Greenpeace wins Cairn Energy 'polar bear' court case

Greenpeace activists dressed as polar bears inside Cairn's offices
Image caption Greenpeace activists dressed as polar bears for the protest in Edinburgh

Cairn Energy has failed in a bid to win a permanent court order preventing Greenpeace International (GPI) from holding protests at its offices.

Cairn secured an interim interdict against Greenpeace in 2011 after about 40 campaigners, some dressed as polar bears, barricaded themselves in Cairn's offices in Edinburgh.

They were protesting over the oil explorer's Arctic drilling operations.

A Court of Session ruling found GPI was not directly involved in the protest.

The interim interdict was granted in July 2011 against Netherlands-based GPI and other Greenpeace groups.

Two UK-based Greenpeace organisations, Greenpeace UK and Greenpeace Limited, gave court undertakings at the time not to carry out similar protests at Cairn's offices in the future.

But GPI gave no such undertaking, prompting Cairn to seek a permanent interdict against GPI at the Court of Session.

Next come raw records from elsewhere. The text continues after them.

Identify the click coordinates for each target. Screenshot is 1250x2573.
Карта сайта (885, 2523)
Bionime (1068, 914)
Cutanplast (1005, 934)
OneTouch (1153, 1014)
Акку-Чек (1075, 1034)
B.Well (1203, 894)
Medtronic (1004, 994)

On Wednesday Lord Glennie ruled in favour of the campaign group.

In a written judgment, the judge said he accepted GPI was a separate legal entity from the other Greenpeace bodies and had "no power of direction over them".

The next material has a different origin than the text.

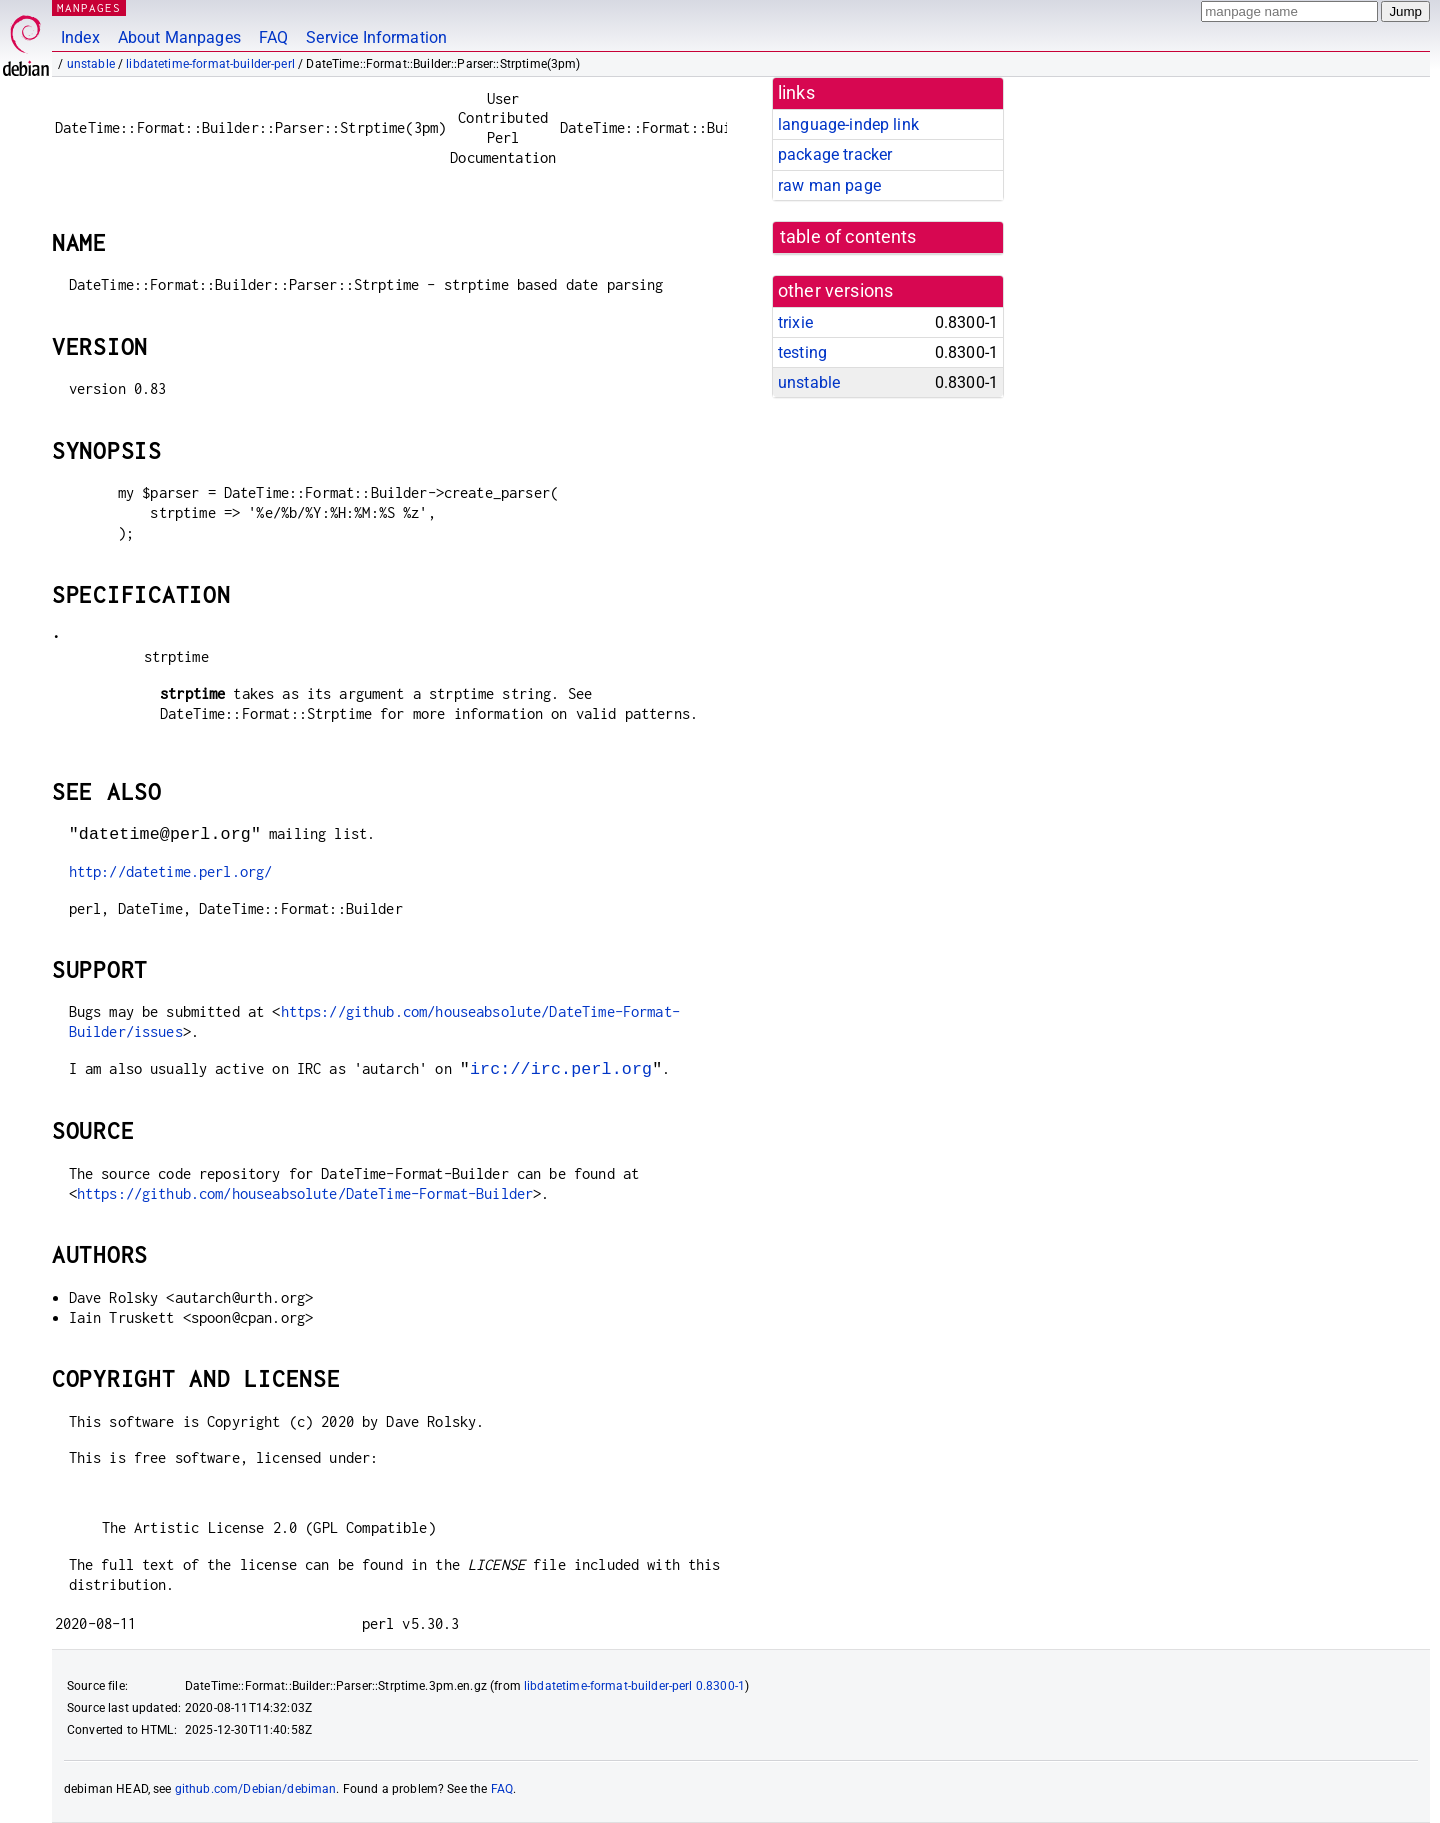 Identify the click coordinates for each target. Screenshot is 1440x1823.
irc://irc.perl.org (561, 1068)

Cairn had claimed that the raid on its Edinburgh offices was part of a GPI-led Greenpeace campaign to get hold of Cairns's oil spill response plan and encourage a moratorium on drilling in the Arctic.

'Not persuaded'

But Lord Glennie said: "I am not persuaded that GPI itself, as opposed to other emanations of Greenpeace, was directly involved either in planning the invasion of the petitioner's premises on 18 July 2011 or in carrying out that invasion.

"There was no direct evidence that it was involved, nor was there any other evidence from which their direct involvement in the planning or carrying out of that invasion could be inferred."

In a statement, Cairn said it noted that court enforceable undertakings were agreed by Greenpeace UK and Greenpeace Limited in 2011.

It continued: "These have the effect of permanent interdicts upon those Greenpeace organisations.

"These were obtained by Cairn after certain Greenpeace organisations breached security and occupied Cairn's offices in Edinburgh on 18 July 2011.

"Cairn initially raised these proceedings in Edinburgh in July 2011 against certain Greenpeace bodies as demonstrators (claiming to be members of Greenpeace) were occupying Cairn's headquarters in Edinburgh."

It added: "While the undertakings by certain Greenpeace UK organisations remain in place that prevent them from carrying out similar action in the future, the Court of Session has decided not to uphold the interim interdict against Stichting Greenpeace Council (Greenpeace International)."

Responding to the ruling, Greenpeace International Arctic campaigner Ben Ayliffe said: "We're delighted that this attempt to lump together two entirely separate parts of Greenpeace has failed.

"The idea that there was a grand and secretive global conspiracy between Greenpeace International and Greenpeace UK to send a group of fancy dress polar bears into Cairn's office is ludicrous.

"Thankfully the judge agreed and Cairn's attempt to stifle public protest over its operations looks as ill-judged as its Arctic drilling programme."